Human Nature Odyssey

Hajar Tazi: Weaving Our Way Back Home

1 h 20 min · 14 de may de 2026
Portada del episodio Hajar Tazi: Weaving Our Way Back Home

Descripción

Today Hajar Tazi joins us on our odyssey. Hajar is a poet, writer, facilitator, and self-described "ecosystem weaver." Our conversation is part of a new five-episode miniseries from Resilience that I'm hosting in collaboration with the Omega Resilience Awards. It's called In the Rising Tide and it brings together conversations with five people from around the world, exploring the interconnected unfolding crises of our time—and how each of them is responding within their own communities. Across the series, I speak with a chef and farmer from the Philippines, an Indigenous water defender in Chile, a young organizer in Uganda resisting mega oil projects, and a narrative practitioner in India. I wanted to include this conversation with Hajar here on Human Nature Odyssey because it touches many of the themes we've been exploring here on the podcast. Hajar has been deeply influenced by the scholar and activist Joanna Macy, and facilitates something called the "Great Weaving Game," which draws on Macy's framework of the Great Unraveling and the Great Turning to help people imagine new possibilities for the future. If you want to learn more about Joanna Macy's work, you can check out the recent Human Nature Odyssey episode with Jess Serrante [https://www.resilience.org/stories/2026-03-06/human-nature-odyssey-episode-20-joanna-macy-the-great-turning-with-jess-serrante/]. Today, Hajar and I explore many things: neurodivergence, eco-villages, the IMF and World Bank, surfing, political polarization, and the art of coming home. In The Rising Tide was made with support from a grant from Omega Resilience Awards, a project of the nonprofit Commonweal.
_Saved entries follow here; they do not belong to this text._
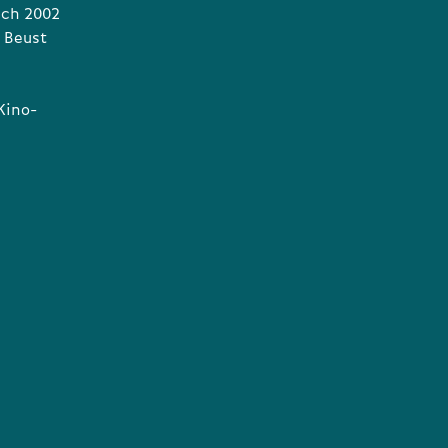
ich 2002
 Beust
Kino-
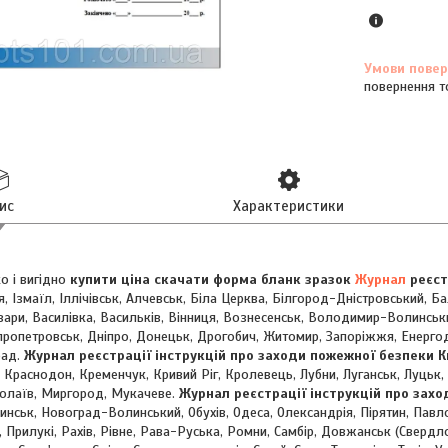
повернення т
ис
Характеристики
о і вигідно
купити ціна скачати форма бланк зразок
Журнал
реєст
я, Ізмаїл, Іллічівськ, Алчевськ, Біла Церква, Білгород-Дністровський, 
вари, Василівка, Васильків, Вінниця, Вознесенськ, Володимир-Волинськи
пропетровськ, Дніпро, Донецьк, Дрогобич, Житомир, Запоріжжя, Енерго
рад.
Журнал реєстрації інструкцій про заходи пожежної безпеки К
 Краснодон, Кременчук, Кривий Ріг, Кролевець, Лубни, Луганськ, Луцьк,
олаїв, Миргород, Мукачеве.
Журнал реєстрації інструкцій про зах
нськ, Новоград-Волинський, Обухів, Одеса, Олександрія, Пірятин, Пав
 Прилукі, Рахів, Рівне, Рава-Руська, Ромни, Самбір, Довжанськ (Свердл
Find out more at ORAwards.org [http://orawards.org/] You can learn more from Hajar at her substack Remembering the Future [https://hajargaia.substack.com/]. If you'd like to support Human Nature Odyssey, please subscribe wherever you listen, leave a review, and join us on Patreon [https://www.patreon.com/HumanNatureOdyssey] for exclusive audio extras, writings, and notes.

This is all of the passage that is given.